作者
Nancy Kentish‐Barnes,Marine Chaize,Valérie Seegers,Stéphane Legriel,Alain Cariou,Samir Jaber,Jean‐Yves Lefrant,Bernard Floccard,Anne Renault,Isabelle Vinatier,Armelle Mathonnet,Danielle Reuter,Olivier Guisset,Zoé Cohen-Solal,Christophe Cracco,Amélie Seguin,Jacques Durand-Gasselin,B. Éon,Marina Thirion,Jean‐Philippe Rigaud,Bénédicte Philippon-Jouve,Laurent Argaud,Renaud Chouquer,Mélanie Adda,Céline Dedrie,Hugues Georges,Eddy Lebas,Nathalie Rolin,Pierre‐Édouard Bollaert,Lucien Lécuyer,Gérard Viquesnel,Marc Léone,Ludivine Chalumeau-Lemoine,Maïté Garrouste,Benoı̂t Schlemmer,Sylvie Chevret,Bruno Falissard,Élie Azoulay
摘要
An increased proportion of deaths occur in the intensive care unit (ICU).
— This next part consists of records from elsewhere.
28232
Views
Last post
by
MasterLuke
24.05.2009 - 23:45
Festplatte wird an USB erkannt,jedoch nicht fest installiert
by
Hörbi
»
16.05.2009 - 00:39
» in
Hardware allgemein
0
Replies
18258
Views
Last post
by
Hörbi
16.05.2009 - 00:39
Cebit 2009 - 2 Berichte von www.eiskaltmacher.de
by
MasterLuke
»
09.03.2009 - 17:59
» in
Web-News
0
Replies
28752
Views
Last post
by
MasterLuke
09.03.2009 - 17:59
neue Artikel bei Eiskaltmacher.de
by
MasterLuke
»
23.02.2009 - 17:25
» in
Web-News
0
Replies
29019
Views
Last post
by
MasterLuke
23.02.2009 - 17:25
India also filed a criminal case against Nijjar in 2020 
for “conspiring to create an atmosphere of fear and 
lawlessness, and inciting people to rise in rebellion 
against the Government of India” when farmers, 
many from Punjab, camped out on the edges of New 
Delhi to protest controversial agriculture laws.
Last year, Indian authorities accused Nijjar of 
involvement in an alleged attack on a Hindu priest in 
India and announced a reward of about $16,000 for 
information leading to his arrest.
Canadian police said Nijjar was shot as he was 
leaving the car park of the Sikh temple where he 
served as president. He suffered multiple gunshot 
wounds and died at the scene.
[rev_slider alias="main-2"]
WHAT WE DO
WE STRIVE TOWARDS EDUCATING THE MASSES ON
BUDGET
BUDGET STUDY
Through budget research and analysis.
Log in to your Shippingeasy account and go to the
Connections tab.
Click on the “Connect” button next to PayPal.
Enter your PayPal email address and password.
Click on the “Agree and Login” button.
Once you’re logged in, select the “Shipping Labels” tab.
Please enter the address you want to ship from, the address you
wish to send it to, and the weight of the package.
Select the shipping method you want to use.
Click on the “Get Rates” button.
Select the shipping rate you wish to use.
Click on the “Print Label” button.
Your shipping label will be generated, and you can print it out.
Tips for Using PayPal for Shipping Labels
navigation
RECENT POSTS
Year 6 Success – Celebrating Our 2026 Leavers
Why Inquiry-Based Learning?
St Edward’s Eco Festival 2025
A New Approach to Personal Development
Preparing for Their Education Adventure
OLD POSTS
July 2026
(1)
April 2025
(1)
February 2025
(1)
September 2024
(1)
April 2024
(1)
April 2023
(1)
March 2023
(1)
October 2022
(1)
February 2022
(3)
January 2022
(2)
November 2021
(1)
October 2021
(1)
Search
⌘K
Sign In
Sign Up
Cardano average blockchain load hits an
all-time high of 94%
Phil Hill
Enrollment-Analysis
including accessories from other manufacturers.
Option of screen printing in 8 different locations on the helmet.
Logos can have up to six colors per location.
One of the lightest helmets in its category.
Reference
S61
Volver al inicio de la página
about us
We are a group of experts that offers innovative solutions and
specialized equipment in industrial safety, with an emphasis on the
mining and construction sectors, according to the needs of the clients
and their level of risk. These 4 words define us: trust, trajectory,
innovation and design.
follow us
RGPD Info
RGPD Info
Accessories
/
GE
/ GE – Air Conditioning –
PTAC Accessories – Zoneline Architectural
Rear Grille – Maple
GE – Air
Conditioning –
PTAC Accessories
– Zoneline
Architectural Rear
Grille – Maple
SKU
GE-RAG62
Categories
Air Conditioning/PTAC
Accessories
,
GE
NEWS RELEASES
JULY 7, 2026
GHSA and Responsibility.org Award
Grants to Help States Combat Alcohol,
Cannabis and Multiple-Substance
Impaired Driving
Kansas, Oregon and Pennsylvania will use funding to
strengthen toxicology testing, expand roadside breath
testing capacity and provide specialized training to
We performed this prospective study in 41 ICUs to determine the prevalence and determinants of complicated grief after death of a loved one in the ICU. Relatives of 475 adult patients were followed up. Complicated grief was assessed at 6 and 12 months using the Inventory of Complicated Grief (cut-off score >25). Relatives also completed the Hospital Anxiety and Depression Scale at 3 months, and the Revised Impact of Event Scale for post-traumatic stress disorder symptoms at 3, 6 and 12 months. We used a mixed multivariate logistic regression model to identify determinants of complicated grief after 6 months. Among the 475 patients, 282 (59.4%) had a relative evaluated at 6 months. Complicated grief symptoms were identified in 147 (52%) relatives. Independent determinants of complicated grief symptoms were either not amenable to changes (relative of female sex, relative living alone and intensivist board certification before 2009) or potential targets for improvements (refusal of treatment by the patient, patient died while intubated, relatives present at the time of death, relatives did not say goodbye to the patient, and poor communication between physicians and relatives). End-of-life practices, communication and loneliness in bereaved relatives may be amenable to improvements.